- Directions -
Given the material below, output exactly the lines from the line with "In order to click on Заявление" to the line with "What do you see at coordinates (756, 31)", both ends included, and no other lines.

- Extracted material -
+++++
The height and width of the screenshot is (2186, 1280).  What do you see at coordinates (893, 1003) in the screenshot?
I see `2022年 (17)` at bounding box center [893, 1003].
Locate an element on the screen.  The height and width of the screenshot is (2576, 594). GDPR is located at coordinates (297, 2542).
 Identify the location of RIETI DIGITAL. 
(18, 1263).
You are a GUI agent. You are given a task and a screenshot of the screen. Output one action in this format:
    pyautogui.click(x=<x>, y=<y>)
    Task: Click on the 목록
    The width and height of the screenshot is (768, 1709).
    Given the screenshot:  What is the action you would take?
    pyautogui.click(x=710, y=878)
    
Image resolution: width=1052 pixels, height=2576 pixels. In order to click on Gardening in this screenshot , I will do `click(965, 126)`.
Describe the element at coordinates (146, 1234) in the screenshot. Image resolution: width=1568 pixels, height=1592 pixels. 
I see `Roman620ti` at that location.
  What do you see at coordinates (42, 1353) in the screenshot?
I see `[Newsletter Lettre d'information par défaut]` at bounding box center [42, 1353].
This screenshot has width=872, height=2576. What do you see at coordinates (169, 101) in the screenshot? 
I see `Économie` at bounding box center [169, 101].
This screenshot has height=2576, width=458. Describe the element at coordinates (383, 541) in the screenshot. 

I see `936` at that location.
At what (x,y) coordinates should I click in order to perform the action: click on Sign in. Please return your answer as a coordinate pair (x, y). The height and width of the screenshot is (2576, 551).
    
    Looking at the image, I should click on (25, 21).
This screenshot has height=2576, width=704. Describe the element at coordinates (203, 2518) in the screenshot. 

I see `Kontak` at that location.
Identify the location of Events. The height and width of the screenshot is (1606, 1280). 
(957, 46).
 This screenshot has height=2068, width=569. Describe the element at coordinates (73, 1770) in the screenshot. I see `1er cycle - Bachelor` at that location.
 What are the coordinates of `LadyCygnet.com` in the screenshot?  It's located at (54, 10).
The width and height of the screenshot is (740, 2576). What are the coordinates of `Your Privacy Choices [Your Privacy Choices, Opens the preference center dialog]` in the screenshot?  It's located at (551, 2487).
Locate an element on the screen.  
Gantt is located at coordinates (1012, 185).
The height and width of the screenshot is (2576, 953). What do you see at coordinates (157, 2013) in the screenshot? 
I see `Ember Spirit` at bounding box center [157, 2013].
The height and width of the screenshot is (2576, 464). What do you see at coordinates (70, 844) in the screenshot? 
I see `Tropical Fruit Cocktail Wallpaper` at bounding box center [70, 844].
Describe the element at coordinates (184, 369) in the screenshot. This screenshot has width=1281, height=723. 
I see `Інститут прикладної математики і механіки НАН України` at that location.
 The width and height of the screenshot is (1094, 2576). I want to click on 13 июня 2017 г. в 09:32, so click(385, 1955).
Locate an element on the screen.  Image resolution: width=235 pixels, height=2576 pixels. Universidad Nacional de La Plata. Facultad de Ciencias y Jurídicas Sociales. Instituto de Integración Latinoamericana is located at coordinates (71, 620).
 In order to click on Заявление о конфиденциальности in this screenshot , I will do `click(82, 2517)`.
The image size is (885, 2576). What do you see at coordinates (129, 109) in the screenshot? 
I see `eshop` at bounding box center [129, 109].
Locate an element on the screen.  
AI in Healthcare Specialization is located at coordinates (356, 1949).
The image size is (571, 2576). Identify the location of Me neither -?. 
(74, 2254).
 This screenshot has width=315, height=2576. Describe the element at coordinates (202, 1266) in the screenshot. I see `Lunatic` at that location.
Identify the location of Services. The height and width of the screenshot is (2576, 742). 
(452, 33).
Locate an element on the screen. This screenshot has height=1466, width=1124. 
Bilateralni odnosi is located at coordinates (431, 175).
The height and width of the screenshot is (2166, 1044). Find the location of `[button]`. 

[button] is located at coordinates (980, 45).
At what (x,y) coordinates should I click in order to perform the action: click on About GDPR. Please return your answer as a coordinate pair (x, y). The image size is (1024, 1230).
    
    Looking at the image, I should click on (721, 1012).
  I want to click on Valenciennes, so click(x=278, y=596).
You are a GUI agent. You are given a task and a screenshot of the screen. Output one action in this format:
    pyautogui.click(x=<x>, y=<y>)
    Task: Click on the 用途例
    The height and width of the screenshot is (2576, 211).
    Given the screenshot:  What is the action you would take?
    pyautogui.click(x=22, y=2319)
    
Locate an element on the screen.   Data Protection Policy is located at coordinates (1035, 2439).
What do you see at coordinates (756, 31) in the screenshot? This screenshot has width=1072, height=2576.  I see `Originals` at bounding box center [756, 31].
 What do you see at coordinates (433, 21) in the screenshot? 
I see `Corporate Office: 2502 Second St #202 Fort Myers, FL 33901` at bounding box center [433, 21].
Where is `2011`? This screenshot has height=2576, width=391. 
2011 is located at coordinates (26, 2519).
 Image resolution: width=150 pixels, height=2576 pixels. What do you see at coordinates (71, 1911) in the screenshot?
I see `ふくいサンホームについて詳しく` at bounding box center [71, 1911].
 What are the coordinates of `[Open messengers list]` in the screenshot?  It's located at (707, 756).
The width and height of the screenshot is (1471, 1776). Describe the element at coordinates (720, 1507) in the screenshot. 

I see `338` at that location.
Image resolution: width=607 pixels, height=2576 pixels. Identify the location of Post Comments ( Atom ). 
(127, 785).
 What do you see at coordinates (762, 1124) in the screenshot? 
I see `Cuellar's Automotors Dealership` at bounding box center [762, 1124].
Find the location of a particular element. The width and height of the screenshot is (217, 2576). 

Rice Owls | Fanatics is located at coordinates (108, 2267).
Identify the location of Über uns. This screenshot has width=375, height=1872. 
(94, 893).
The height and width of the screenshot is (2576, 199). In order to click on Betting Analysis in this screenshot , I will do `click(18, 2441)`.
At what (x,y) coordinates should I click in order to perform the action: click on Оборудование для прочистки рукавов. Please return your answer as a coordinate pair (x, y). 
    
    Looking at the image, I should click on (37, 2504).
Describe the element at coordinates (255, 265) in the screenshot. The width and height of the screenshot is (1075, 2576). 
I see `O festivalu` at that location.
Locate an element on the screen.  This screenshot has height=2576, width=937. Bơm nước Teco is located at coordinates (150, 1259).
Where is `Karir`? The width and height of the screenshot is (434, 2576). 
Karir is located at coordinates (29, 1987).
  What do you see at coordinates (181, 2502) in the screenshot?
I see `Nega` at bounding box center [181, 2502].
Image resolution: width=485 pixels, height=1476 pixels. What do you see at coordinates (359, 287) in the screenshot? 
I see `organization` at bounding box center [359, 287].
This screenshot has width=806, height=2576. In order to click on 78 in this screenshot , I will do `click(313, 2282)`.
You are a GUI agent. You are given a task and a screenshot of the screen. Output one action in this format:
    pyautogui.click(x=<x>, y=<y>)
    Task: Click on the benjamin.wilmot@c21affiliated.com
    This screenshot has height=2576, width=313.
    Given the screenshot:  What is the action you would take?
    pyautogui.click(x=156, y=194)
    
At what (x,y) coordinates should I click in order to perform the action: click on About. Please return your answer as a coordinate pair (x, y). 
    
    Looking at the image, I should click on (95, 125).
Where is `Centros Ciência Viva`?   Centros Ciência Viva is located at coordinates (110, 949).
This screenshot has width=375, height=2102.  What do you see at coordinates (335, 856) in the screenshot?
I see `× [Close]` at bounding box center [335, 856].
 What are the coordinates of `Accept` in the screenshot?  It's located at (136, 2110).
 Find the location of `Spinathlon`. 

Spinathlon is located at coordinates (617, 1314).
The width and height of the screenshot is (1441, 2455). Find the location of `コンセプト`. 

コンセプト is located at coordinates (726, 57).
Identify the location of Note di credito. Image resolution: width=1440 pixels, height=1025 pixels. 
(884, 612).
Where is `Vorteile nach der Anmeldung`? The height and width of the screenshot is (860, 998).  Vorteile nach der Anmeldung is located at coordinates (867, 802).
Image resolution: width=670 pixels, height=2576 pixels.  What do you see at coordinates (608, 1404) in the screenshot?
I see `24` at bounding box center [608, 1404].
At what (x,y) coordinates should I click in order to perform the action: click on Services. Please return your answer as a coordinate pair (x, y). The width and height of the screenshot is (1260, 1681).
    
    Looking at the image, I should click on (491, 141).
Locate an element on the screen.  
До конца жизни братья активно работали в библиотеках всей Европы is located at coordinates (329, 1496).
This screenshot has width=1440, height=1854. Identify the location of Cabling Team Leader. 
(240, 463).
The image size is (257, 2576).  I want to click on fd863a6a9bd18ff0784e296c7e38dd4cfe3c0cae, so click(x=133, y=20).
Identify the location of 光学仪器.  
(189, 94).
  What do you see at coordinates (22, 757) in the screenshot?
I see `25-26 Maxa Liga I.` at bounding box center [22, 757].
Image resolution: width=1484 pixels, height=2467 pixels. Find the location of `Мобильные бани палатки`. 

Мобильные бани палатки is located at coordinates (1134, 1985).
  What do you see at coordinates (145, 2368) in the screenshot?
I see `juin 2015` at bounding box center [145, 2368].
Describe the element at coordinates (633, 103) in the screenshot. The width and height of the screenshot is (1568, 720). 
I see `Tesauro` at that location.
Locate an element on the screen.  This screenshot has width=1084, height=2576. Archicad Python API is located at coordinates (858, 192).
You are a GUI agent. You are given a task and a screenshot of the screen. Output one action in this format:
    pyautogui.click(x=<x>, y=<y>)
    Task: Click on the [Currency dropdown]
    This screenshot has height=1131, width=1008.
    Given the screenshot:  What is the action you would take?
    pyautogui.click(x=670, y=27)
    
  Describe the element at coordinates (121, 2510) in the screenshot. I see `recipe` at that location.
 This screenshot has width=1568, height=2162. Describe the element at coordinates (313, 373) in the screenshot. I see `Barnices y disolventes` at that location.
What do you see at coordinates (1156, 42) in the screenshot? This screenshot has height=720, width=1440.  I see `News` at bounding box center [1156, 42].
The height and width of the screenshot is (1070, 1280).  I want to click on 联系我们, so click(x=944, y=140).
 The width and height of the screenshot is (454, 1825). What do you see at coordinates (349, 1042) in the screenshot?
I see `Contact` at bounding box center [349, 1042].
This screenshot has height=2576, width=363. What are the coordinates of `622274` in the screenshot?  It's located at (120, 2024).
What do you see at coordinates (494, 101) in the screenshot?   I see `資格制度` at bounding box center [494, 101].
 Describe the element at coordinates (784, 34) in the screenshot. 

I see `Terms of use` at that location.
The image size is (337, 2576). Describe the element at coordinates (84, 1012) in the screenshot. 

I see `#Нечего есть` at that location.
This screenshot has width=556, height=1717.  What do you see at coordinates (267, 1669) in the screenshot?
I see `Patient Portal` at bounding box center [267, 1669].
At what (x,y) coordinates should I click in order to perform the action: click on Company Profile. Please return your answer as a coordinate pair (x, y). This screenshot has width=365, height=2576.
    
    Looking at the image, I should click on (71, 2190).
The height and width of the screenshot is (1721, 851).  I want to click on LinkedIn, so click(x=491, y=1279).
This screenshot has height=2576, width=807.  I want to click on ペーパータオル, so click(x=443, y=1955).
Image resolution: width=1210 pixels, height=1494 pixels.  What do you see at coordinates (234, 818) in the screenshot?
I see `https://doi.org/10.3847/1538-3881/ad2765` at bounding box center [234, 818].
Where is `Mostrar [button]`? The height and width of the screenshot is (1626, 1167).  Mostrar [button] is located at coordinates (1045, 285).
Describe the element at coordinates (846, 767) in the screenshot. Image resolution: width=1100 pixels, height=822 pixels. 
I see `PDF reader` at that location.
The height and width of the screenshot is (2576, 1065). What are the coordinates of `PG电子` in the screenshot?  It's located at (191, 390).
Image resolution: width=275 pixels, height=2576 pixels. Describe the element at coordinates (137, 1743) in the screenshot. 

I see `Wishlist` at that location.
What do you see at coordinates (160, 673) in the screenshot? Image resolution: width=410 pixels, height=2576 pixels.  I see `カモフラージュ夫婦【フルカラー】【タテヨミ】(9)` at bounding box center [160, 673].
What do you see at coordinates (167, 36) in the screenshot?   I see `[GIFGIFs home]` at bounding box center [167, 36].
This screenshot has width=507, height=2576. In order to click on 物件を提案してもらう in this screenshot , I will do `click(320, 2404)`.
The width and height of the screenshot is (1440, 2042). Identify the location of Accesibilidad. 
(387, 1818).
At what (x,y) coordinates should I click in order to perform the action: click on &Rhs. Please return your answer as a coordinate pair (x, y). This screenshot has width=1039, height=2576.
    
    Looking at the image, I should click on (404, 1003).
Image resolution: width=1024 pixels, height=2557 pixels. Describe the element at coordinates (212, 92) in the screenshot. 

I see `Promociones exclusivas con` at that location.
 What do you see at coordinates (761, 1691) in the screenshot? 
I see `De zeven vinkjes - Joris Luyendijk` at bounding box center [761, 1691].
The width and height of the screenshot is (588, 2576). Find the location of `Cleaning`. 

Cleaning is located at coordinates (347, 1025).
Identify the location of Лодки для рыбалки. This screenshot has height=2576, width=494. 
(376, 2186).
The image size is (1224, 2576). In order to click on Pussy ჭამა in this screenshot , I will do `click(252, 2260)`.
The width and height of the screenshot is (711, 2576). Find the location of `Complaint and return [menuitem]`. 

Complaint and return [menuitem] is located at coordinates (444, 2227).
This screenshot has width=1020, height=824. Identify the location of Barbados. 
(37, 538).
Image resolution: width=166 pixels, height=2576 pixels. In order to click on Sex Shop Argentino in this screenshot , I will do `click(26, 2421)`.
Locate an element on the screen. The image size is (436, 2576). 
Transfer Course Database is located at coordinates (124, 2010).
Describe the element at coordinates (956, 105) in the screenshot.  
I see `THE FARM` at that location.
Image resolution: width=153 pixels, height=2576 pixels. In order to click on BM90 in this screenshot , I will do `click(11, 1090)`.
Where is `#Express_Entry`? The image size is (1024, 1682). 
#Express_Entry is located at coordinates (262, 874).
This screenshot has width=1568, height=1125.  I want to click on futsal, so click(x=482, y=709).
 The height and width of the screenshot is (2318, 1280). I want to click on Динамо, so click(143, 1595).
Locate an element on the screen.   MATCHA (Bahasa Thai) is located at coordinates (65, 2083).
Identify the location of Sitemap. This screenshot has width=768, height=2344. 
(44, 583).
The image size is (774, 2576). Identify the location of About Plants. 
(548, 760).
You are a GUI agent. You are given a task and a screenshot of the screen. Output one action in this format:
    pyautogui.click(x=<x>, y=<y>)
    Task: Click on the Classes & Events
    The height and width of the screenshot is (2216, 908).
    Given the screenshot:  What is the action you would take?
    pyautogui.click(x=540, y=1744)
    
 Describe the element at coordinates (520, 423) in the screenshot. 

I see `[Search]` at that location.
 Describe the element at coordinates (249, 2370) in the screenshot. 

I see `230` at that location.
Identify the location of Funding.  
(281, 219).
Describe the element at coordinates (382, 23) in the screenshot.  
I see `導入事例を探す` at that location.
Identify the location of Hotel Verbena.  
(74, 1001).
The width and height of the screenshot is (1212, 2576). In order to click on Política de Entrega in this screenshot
+++++
- Answer section -
 In order to click on Заявление о конфиденциальности in this screenshot , I will do `click(82, 2517)`.
The image size is (885, 2576). What do you see at coordinates (129, 109) in the screenshot? 
I see `eshop` at bounding box center [129, 109].
Locate an element on the screen.  
AI in Healthcare Specialization is located at coordinates (356, 1949).
The image size is (571, 2576). Identify the location of Me neither -?. 
(74, 2254).
 This screenshot has width=315, height=2576. Describe the element at coordinates (202, 1266) in the screenshot. I see `Lunatic` at that location.
Identify the location of Services. The height and width of the screenshot is (2576, 742). 
(452, 33).
Locate an element on the screen. This screenshot has height=1466, width=1124. 
Bilateralni odnosi is located at coordinates (431, 175).
The height and width of the screenshot is (2166, 1044). Find the location of `[button]`. 

[button] is located at coordinates (980, 45).
At what (x,y) coordinates should I click in order to perform the action: click on About GDPR. Please return your answer as a coordinate pair (x, y). The image size is (1024, 1230).
    
    Looking at the image, I should click on (721, 1012).
  I want to click on Valenciennes, so click(x=278, y=596).
You are a GUI agent. You are given a task and a screenshot of the screen. Output one action in this format:
    pyautogui.click(x=<x>, y=<y>)
    Task: Click on the 用途例
    The height and width of the screenshot is (2576, 211).
    Given the screenshot:  What is the action you would take?
    pyautogui.click(x=22, y=2319)
    
Locate an element on the screen.   Data Protection Policy is located at coordinates (1035, 2439).
What do you see at coordinates (756, 31) in the screenshot? This screenshot has width=1072, height=2576.  I see `Originals` at bounding box center [756, 31].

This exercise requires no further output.